Right, my point is that making good content may not be sufficient, but it is necessary. If you aren't making interesting content, the other stuff amounts to a rounding error.
There are all sorts of people who will fiddle with tags and whatnot to try to perfectly shape their site because they're scared/lazy to not make good content. But there is nothing that has a higher ROI on time than making interesting content. Sure, try to make interesting content around the long tail terms that you can optimize for, but at the end of the day, you have to make interesting content.
A webshop selling airline tickets won't rank better if you add "interesting content", thats just not the way it works.
What? Yes it will. More recent links from people will give it more page rank score. If it's a new algorithm that helps find cheaper tickets and beats out the major competitors, for example, it'll get tons of links really quick from blogs talking about it.

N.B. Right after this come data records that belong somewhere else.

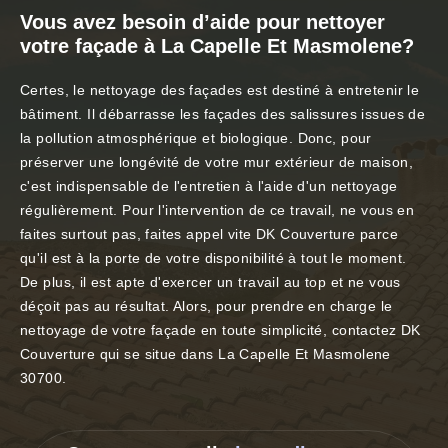
Vous avez besoin d’aide pour nettoyer
votre façade à La Capelle Et Masmolene?
Certes, le nettoyage des façades est destiné à entretenir le
bâtiment. Il débarrasse les façades des salissures issues de
la pollution atmosphérique et biologique. Donc, pour
préserver une longévité de votre mur extérieur de maison,
c'est indispensable de l'entretien à l'aide d'un nettoyage
régulièrement. Pour l'intervention de ce travail, ne vous en
faites surtout pas, faites appel vite DK Couverture parce
qu'il est à la porte de votre disponibilité à tout le moment.
De plus, il est apte d'exercer un travail au top et ne vous
déçoit pas au résultat. Alors, pour prendre en charge le
nettoyage de votre façade en toute simplicité, contactez DK
Couverture qui se situe dans La Capelle Et Masmolene
30700.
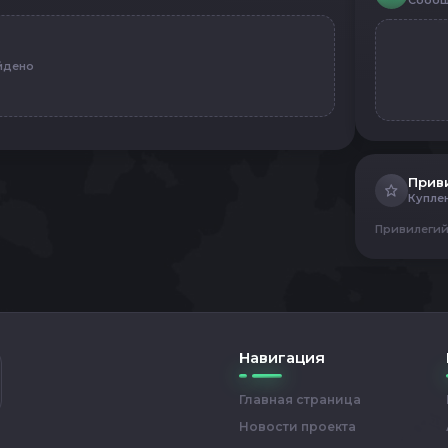
Сообщ
йдено
Прив
Купле
Привилегий
Навигация
Главная страница
Новости проекта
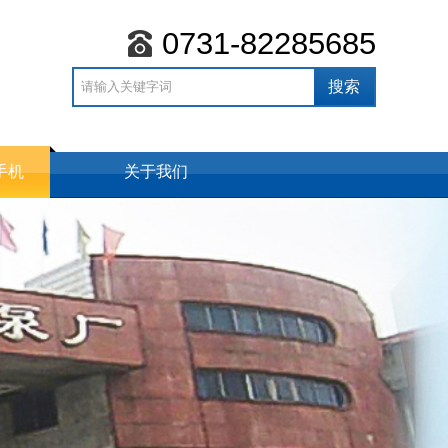
0731-82285685
手机
关于我们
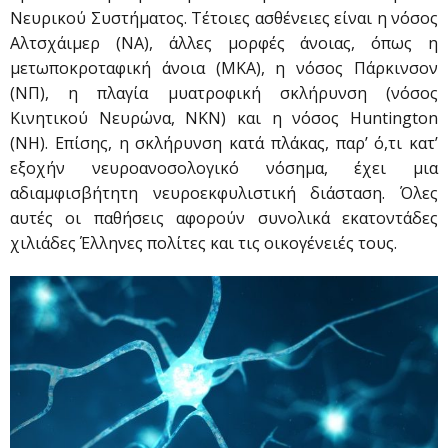
Νευρικού Συστήματος. Τέτοιες ασθένειες είναι η νόσος
Αλτσχάιμερ (ΝΑ), άλλες μορφές άνοιας, όπως η
μετωποκροταφική άνοια (ΜΚΑ), η νόσος Πάρκινσον
(ΝΠ), η πλαγία μυατροφική σκλήρυνση (νόσος
Κινητικού Νευρώνα, ΝΚΝ) και η νόσος Huntington
(ΝΗ). Επίσης, η σκλήρυνση κατά πλάκας, παρ’ ό,τι κατ’
εξοχήν νευροανοσολογικό νόσημα, έχει μια
αδιαμφισβήτητη νευροεκφυλιστική διάσταση. Όλες
αυτές οι παθήσεις αφορούν συνολικά εκατοντάδες
χιλιάδες Έλληνες πολίτες και τις οικογένειές τους.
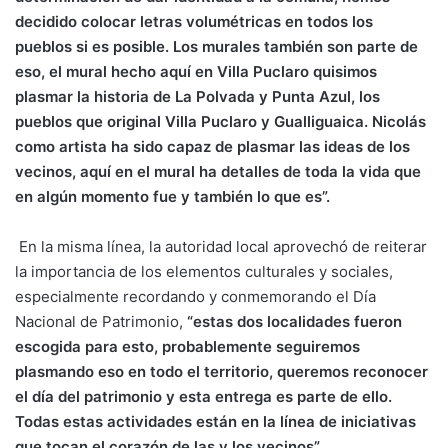
decidido colocar letras volumétricas en todos los
pueblos si es posible. Los murales también son parte de
eso, el mural hecho aquí en Villa Puclaro quisimos
plasmar la historia de La Polvada y Punta Azul, los
pueblos que original Villa Puclaro y Gualliguaica. Nicolás
como artista ha sido capaz de plasmar las ideas de los
vecinos, aquí en el mural ha detalles de toda la vida que
en algún momento fue y también lo que es”.
En la misma línea, la autoridad local aprovechó de reiterar
la importancia de los elementos culturales y sociales,
especialmente recordando y conmemorando el Día
Nacional de Patrimonio,
“estas dos localidades fueron
escogida para esto, probablemente seguiremos
plasmando eso en todo el territorio, queremos reconocer
el día del patrimonio y esta entrega es parte de ello.
Todas estas actividades están en la línea de iniciativas
que tocan el corazón de las y los vecinos”.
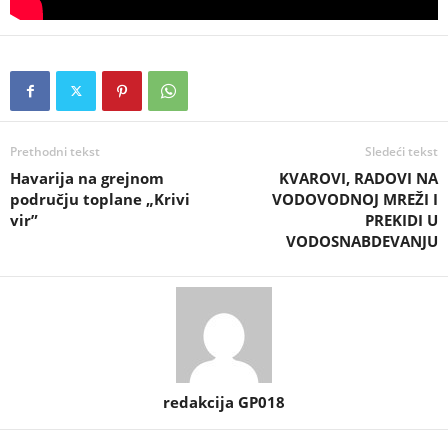
Prethodni tekst
Sledeći tekst
Havarija na grejnom
KVAROVI, RADOVI NA
području toplane „Krivi
VODOVODNOJ MREŽI I
vir”
PREKIDI U
VODOSNABDEVANJU
redakcija GP018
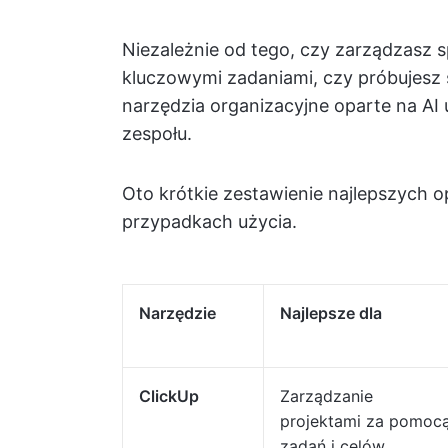
Niezależnie od tego, czy zarządzasz 
kluczowymi zadaniami, czy próbujesz śl
narzędzia organizacyjne oparte na AI 
zespołu.
Oto krótkie zestawienie najlepszych 
przypadkach użycia.
Narzędzie
Najlepsze dla
ClickUp
Zarządzanie
projektami za pomoc
zadań i celów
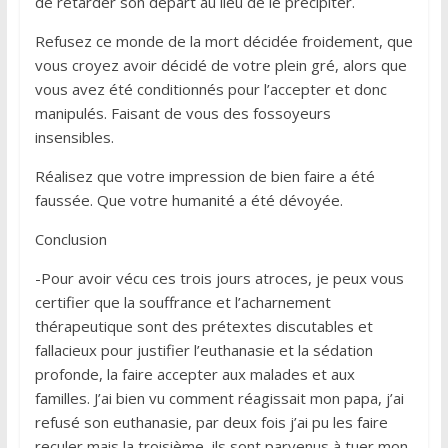
de retarder son départ au lieu de le précipiter.
Refusez ce monde de la mort décidée froidement, que
vous croyez avoir décidé de votre plein gré, alors que
vous avez été conditionnés pour l’accepter et donc
manipulés. Faisant de vous des fossoyeurs
insensibles.
Réalisez que votre impression de bien faire a été
faussée. Que votre humanité a été dévoyée.
Conclusion
-Pour avoir vécu ces trois jours atroces, je peux vous
certifier que la souffrance et l’acharnement
thérapeutique sont des prétextes discutables et
fallacieux pour justifier l’euthanasie et la sédation
profonde, la faire accepter aux malades et aux
familles. J’ai bien vu comment réagissait mon papa, j’ai
refusé son euthanasie, par deux fois j’ai pu les faire
reculer mais la troisième, ils sont parvenus à tuer mon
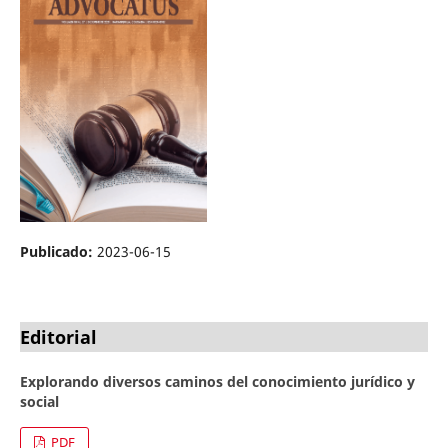
Publicado:
2023-06-15
Editorial
Explorando diversos caminos del conocimiento jurídico y
social
PDF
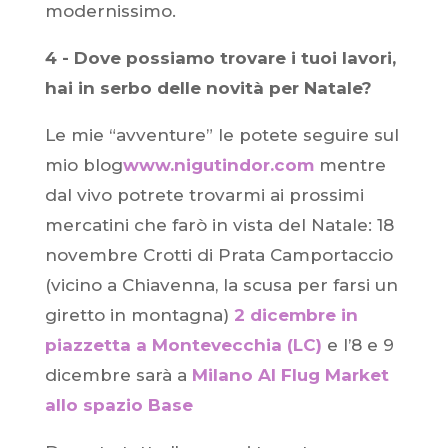
modernissimo.
4 - Dove possiamo trovare i tuoi lavori,
hai in serbo delle novità per Natale?
Le mie “avventure” le potete seguire sul
mio blog
www.nigutindor.com
mentre
dal vivo potrete trovarmi ai prossimi
mercatini che farò in vista del Natale: 18
novembre Crotti di Prata Camportaccio
(vicino a Chiavenna, la scusa per farsi un
giretto in montagna)
2 dicembre in
piazzetta a Montevecchia (LC)
e l’8 e 9
dicembre sarà a
Milano Al Flug Market
allo spazio Base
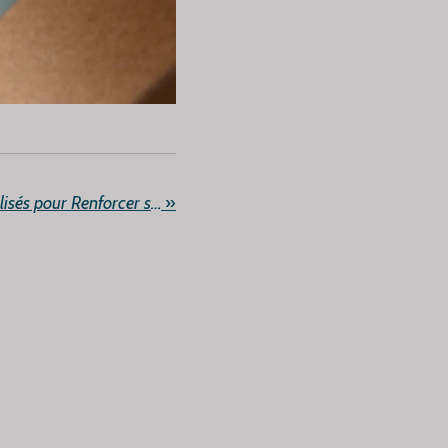
Des emballages personnalisés pour Renforcer son image de marque
»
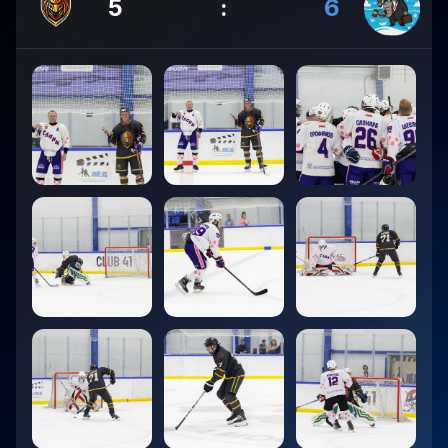
5
:
6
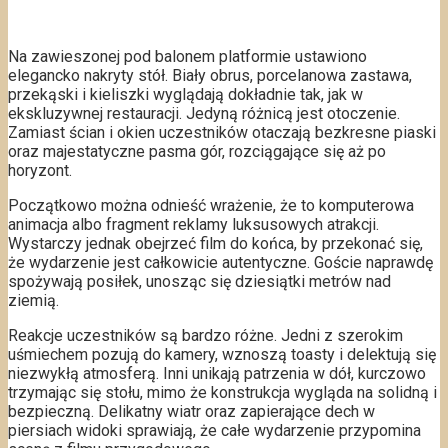
Na zawieszonej pod balonem platformie ustawiono
elegancko nakryty stół. Biały obrus, porcelanowa zastawa,
przekąski i kieliszki wyglądają dokładnie tak, jak w
ekskluzywnej restauracji. Jedyną różnicą jest otoczenie.
Zamiast ścian i okien uczestników otaczają bezkresne piaski
oraz majestatyczne pasma gór, rozciągające się aż po
horyzont.
Początkowo można odnieść wrażenie, że to komputerowa
animacja albo fragment reklamy luksusowych atrakcji.
Wystarczy jednak obejrzeć film do końca, by przekonać się,
że wydarzenie jest całkowicie autentyczne. Goście naprawdę
spożywają posiłek, unosząc się dziesiątki metrów nad
ziemią.
Reakcje uczestników są bardzo różne. Jedni z szerokim
uśmiechem pozują do kamery, wznoszą toasty i delektują się
niezwykłą atmosferą. Inni unikają patrzenia w dół, kurczowo
trzymając się stołu, mimo że konstrukcja wygląda na solidną i
bezpieczną. Delikatny wiatr oraz zapierające dech w
piersiach widoki sprawiają, że całe wydarzenie przypomina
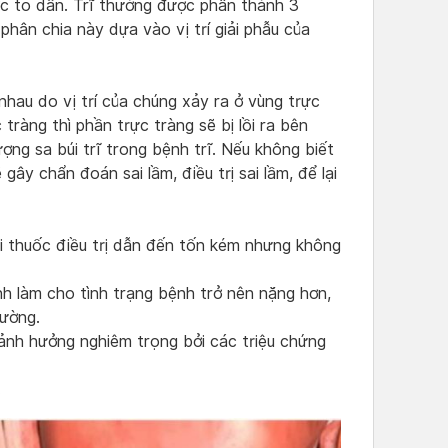
ớc to dần. Trĩ thường được phân thành 3
c phân chia này dựa vào vị trí giải phẫu của
 nhau do vị trí của chúng xảy ra ở vùng trực
tràng thì phần trực tràng sẽ bị lồi ra bên
ợng sa búi trĩ trong bệnh trĩ. Nếu không biết
gây chẩn đoán sai lầm, điều trị sai lầm, để lại
ại thuốc điều trị dẫn đến tốn kém nhưng không
ệnh làm cho tình trạng bệnh trở nên nặng hơn,
lường.
ảnh hưởng nghiêm trọng bởi các triệu chứng
.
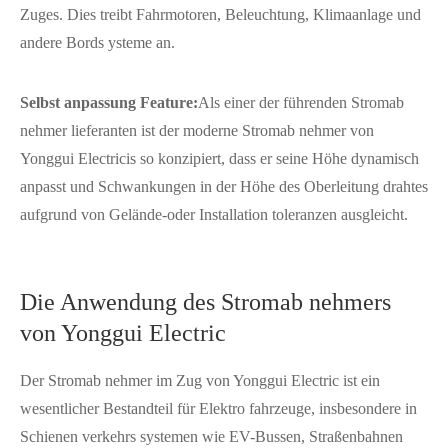
Zuges. Dies treibt Fahrmotoren, Beleuchtung, Klimaanlage und
andere Bords ysteme an.
Selbst anpassung Feature:
Als einer der führenden Stromab
nehmer lieferanten ist der moderne Stromab nehmer von
Yonggui Electricis so konzipiert, dass er seine Höhe dynamisch
anpasst und Schwankungen in der Höhe des Oberleitung drahtes
aufgrund von Gelände-oder Installation toleranzen ausgleicht.
Die Anwendung des Stromab nehmers
von Yonggui Electric
Der Stromab nehmer im Zug von Yonggui Electric ist ein
wesentlicher Bestandteil für Elektro fahrzeuge, insbesondere in
Schienen verkehrs systemen wie EV-Bussen, Straßenbahnen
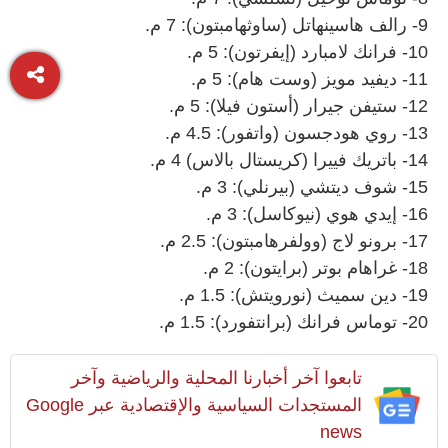
9- رالف هاسينهاتل (ساوثهامبتون): 7 م.
10- فرانك لامبارد (إيفرتون): 5 م.
11- ديفيد مويز (وست هام): 5 م.
12- ستيفن جيرار (أستون فيلا): 5 م.
13- روي هودجسون (واتفور): 4.5 م.
14- باتريك فييرا (كريستال بالاس) 4 م.
15- شوف ديتشي (بيرنلي): 3 م.
16- إيدي هوي (نيوكاسل): 3 م.
17- برونو لاج (وولفرهامبتون): 2.5 م.
18- غراهام بوتر (برايتون): 2 م.
19- دين سميث (نورويتش): 1.5 م.
20- توماس فرانك (برانتفورد): 1.5 م.
تابعوا آخر أخبارنا المحلية والرياضية وآخر
المستجدات السياسية والإقتصادية عبر Google
news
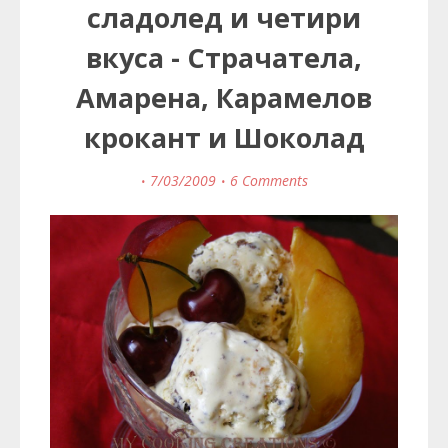
сладолед и четири
вкуса - Страчатела,
Амарена, Карамелов
крокант и Шоколад
7/03/2009
6 Comments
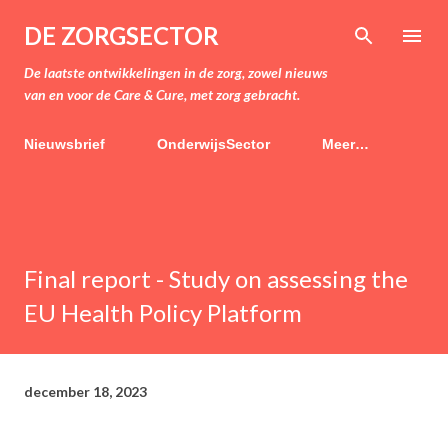
Doorgaan naar hoofdcontent
DE ZORGSECTOR
De laatste ontwikkelingen in de zorg, zowel nieuws
van en voor de Care & Cure, met zorg gebracht.
Nieuwsbrief
OnderwijsSector
Meer…
Final report - Study on assessing the
EU Health Policy Platform
december 18, 2023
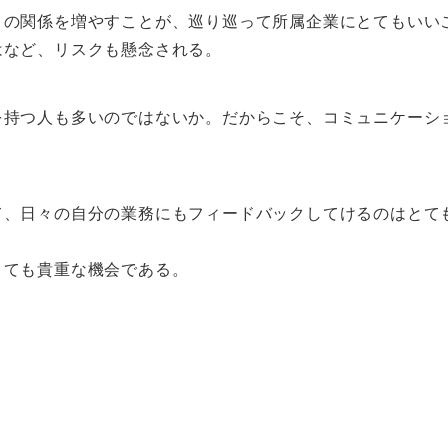
メの関係を増やすことが、巡り巡って所属企業にとてもいい
はなど、リスクも懸念される。
を持つ人も多いのではないか。だからこそ、コミュニケーシ
て、日々の自分の業務にもフィードバックしてけるのはとて
とても貴重な機会である。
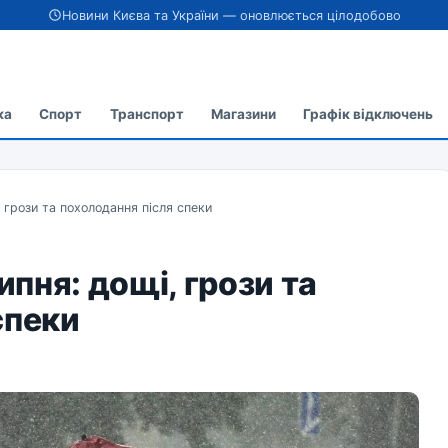
Новини Києва та України — оновлюється цілодобово
ка
Спорт
Транспорт
Магазини
Графік відключень
, грози та похолодання після спеки
ипня: дощі, грози та
спеки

Ask the developers in the appstore whats more important, interesting content or a position in the top 5.
"What? Yes it will. More recent links from people will give it more page rank score. If it's a new algorithm that helps find cheaper tickets and beats out the major competitors, for example, it'll get tons of links really quick from blogs talking about it."
Right..so if e-commerce businesses just hired smart people to build algorithms and hope for viral effects they will rank high. You make it sound so easy.. unfortunately I would say this is unrealistic in most cases. In a realistic world you have to admit that it is very hard for businesses in saturated markets to just add "interesting content". Having a budget for online marketing, including seo, adds measurable ways to achieve sales. Spending a fortune on technology might be out of proportion compared to your business size. Having a sale, good customer service, coupon codes will give the same kind of buzz in the blog scene around your product. It is still part of the puzzle and you need more than one part to solve the puzzle.
"I don't think you get how this works."
Then tell me whats wrong with my statement about the appstore. Just telling someone he doesn't get it has no added value. You can make your statement more useful by, for example, adding some links to blog posts from people who write about the process of gaining a steady income stream using interesting content.
edit: oops deleted the original post, had to repost it :/
There are more types of websites than just content based websites and sometimes websites who have to compete for the exact same content. The one who understands internet marketing the best will have better rankings than the ones that don't. A webshop selling airline tickets won't rank better if you add "interesting content", thats just not the way it works. Also the "interesting content" might distract people from what they have to do, order tickets. People have to realize that internet marketing is here to stay and it is something you have to think about.
Also your statement about spending time on interesting content gives your the highest ROI is not true. Hollywood and the game industry prove from time to time that they can create hypes and market B quality productions and still make tons of money. This also counts on the internet. Content is evaluated by machines (Google, Bing etc) who determine if it is interesting or not. Doing A/B testing to test which landing page works best is better time spent than spending your time hiring people to create interesting content. Just changing your button can increase sales by over 100%.
Ask the developers in the appstore whats more important, interesting content or a position in the top 5.
There are all sorts of people who will fiddle with tags and whatnot to try to perfectly shape their site because they're scared/lazy to not make good content. But there is nothing that has a higher ROI on time than making interesting content. Sure, try to make interesting content around the long tail terms that you can optimize for, but at the end of the day, you have to make interesting content.